Figura 2.16: Vista di stoccaggio agitato con la configurazione ad albero di Natale
Una vista della generica pala è riportata nella figura seguente, insieme ad un particolare che chiarisce il suo montaggio sull’ albero. Nella tabella successiva sono raccolte tutte le dimensioni, che descrivono geometricamente le varie tipologie di pala
Figura 2.17: Particolare del montaggio di una generica pala sull’ albero, per la girante albero di Natale
Figura 2.18: Varie viste di una pala che compone la girante albero di Natale, con evidenziate le dimensioni principali 1 (mm) 2 (mm) 3 (mm) 4 (mm) 5 (mm) Pala A 80 120 1522 30 70 Pala B 80 120 1327 30 70 Pala C 80 120 1007 30 70 Pala D 80 120 583 30 70
Tabella 2.2: Dimensioni delle varie tipologie di pala, che compongono la girante albero di Natale.

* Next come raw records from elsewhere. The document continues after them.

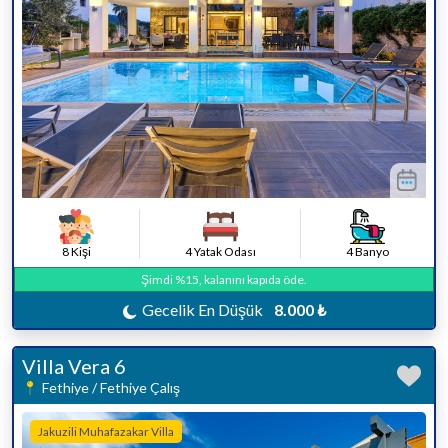
8 Kişi
4 Yatak Odası
4 Banyo
Şimdi %15, kalanını kapıda öde.
Gecelik En Düşük
8.000 ₺
Villa Vera 6
Fethiye / Fethiye Çalış
Jakuzili Muhafazakar Villa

Le lettere A, B, C, D indicano le varie tipologie di pala in ordine decrescente di lunghezza
Dopo aver parlato degli stoccaggi agitati si può tornare alla descrizione delle fasi del processo produttivo. A seguito dell’omogeneizzazione dei tre lotti da 5 m3 è necessario il prelievo di un campione dallo stoccaggio, per effettuare il controllo qualità e quindi poter accertare la rispondenza o meno ai parametri di accettabilità.
Gli esami che vengono effettuati nel laboratorio di controllo qualità valutano se il campione possiede determinate caratteristiche di viscosità, densità e pH. Se queste proprietà fisiche sono accettabili il prodotto può essere confezionato e viene dunque mandato alla relativa sezione tramite il sistema di tubazioni. Se il campione non è rispondente alle caratteristiche desiderate, nello stoccaggio agitato deve essere introdotta una correzione sotto forma di agente addensante/diluente, o come soluzione di NaOH per far variare il pH.
Tutte le tipologie di correzioni hanno proprietà fisiche assimilabili a quelle dell’acqua. Quando la quantità da inserire è ridotta (1 – 2 per mille in volume rispetto al volume di liquido nel vessel) viene introdotta attraverso il boccaporto posto sulla calotta superiore del serbatoio, in un tempo trascurabile rispetto al tempo globale di agitazione. Invece quando la quantità di correzione è più rilevante viene inserita dal bocchello da cui normalmente esce la miscela, posto sul fondo dello stoccaggio, con l’ausilio delle pompe a diaframma.
Il problema dell’attuale sistema di agitazione è che non permette una rapida omogeneizzazione dei lotti, né un rapido inglobamento delle correzioni. Questo lavoro di tesi si occuperà di analizzare questa problematica. Innanzi tutto sarà effettuata la valutazione delle prestazioni attuali di miscelazione negli stoccaggi agitati; successivamente si valuteranno i miglioramenti possibili delle performance per le due tipologie di stoccaggio agitato. Ciò tramite l’analisi del grado e del tempo di miscelamento del sistema, in modo da valutare gli interventi più efficaci in termini di costi / benefici.